By Jim Ellis
July 20, 2018 — Though New Yorkers have already gone to the polls to choose their federal nominees, they must return on Sept. 13 to vote for their final state candidates. The Empire State is the only domain in the country that conducts separate primaries for federal and then state and local offices.
In a statewide race that might affect a congressional campaign, Rep. Sean Patrick Maloney (D-Cold Spring/West Point), after winning the Democratic nomination for re-election on June 26, announced that he would enter the open Sept. 13 primary for state attorney general. If he is successful in winning the party nomination, Maloney says he will end his congressional campaign. This will force the local Democratic leadership from the four counties that combine to form the 18th Congressional District to convene and choose a new nominee with barely a month remaining in the general election cycle.

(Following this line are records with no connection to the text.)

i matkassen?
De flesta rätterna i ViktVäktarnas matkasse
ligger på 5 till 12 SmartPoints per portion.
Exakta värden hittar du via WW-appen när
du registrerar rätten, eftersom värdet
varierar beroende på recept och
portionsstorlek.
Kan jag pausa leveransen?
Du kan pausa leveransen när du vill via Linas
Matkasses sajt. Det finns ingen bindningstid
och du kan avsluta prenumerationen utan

With this background, Quinnipiac University comes forth with their latest New York survey (July 12-16; 934 registered New York voters, 415 likely New York Democratic primary voters). The pollsters see Gov. Cuomo expanding his Democratic primary advantage over Nixon. According to the May Q-Poll, Cuomo led Nixon 50-28 percent. In their new July study, the governor posts a stronger 59-23 percent margin, meaning a net gain of 14 percentage points. Because Nixon controls the Working Families Party ballot line, however, she will advance to the general election no matter what happens in the September state Democratic primary.

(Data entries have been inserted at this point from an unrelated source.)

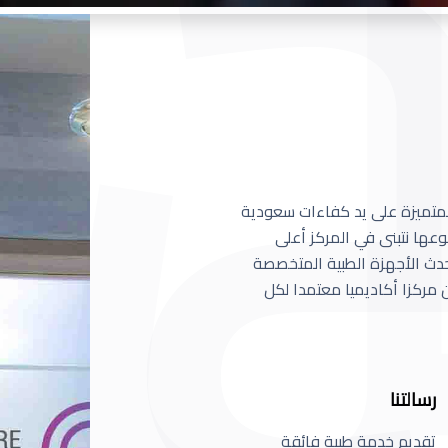
 المتميزة على يد كفاءات سعودية
عها نتبنى في المركز أعلى
أحدث الأجهزة الطبية المتخصصة
مركزا أكاديميا معتمدا لكل
رسالتنا
تقديم خدمة طبية فائقة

In a general election test, Gov. Cuomo holds a 43-23-13-3-2-1 percent lead over Duchess County Executive Marc Molinaro (Republican/Conservative/Reform), Nixon (Working Families), Larry Sharpe (Libertarian), Howie Hawkins (Green), and Stephanie Miner (Serve America Movement), respectively. Miner, is the former mayor of Syracuse who the Democratic Congressional Campaign Committee leadership wanted to challenge Rep. John Katko (R-Syracuse). Instead, she decided to form her own party and run for governor. At least according to this Q-Poll, her statewide move appears to be paying few political dividends.
Quinnipiac also released numbers for the open attorney general’s race. According to the data, New York City Public Advocate Letitia James has a 26-15-12-3 percent lead over Rep. Maloney, former gubernatorial and congressional candidate Zephyr Teachout, and ex-gubernatorial aide Leecia Eve, respectively.

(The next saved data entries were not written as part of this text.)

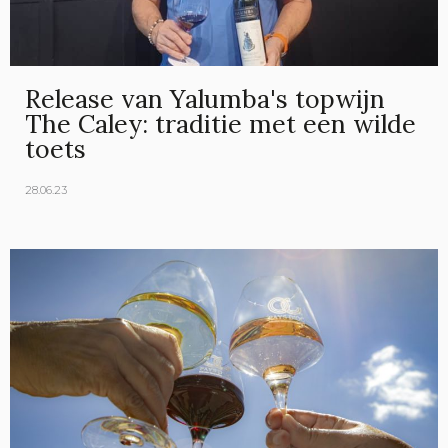
Release van Yalumba's topwijn
The Caley: traditie met een wilde
toets
28.06.23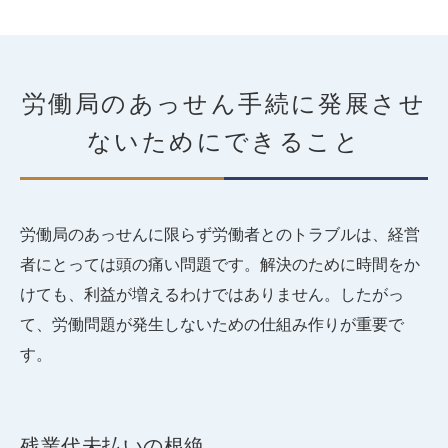
労働局のあっせん手続に発展させ
ないためにできること
労働局のあっせんに限らず労働者とのトラブルは、経営
者にとっては頭の痛い問題です。解決のために時間をか
けても、利益が増えるわけではありません。したがっ
て、労働問題が発生しないための仕組み作りが重要で
す。
残業代未払いの根絶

This tells us that Maloney, if he is to be successful in the statewide race, has major ground to make up in a short time frame. Since James is from New York City and has been elected to local office there, it is probable that her name identification and familiarity within the City voting base is carrying her to an early statewide lead. If Maloney can coalesce the Upstate vote around his candidacy and make inroads on Long Island, he may have a chance at overtaking James assuming that the City precincts turnout in a lesser percentage than the Island and the Upstate.
If he wins the AG nomination, an open 18th District (Trump ’16: 49-47 percent), particularly with a newly selected Democratic candidate having to start from scratch with just over a month remaining until Election Day, would certainly be in play for Republican-Conservative-Reform candidate James O’Donnell, an Orange County Legislator.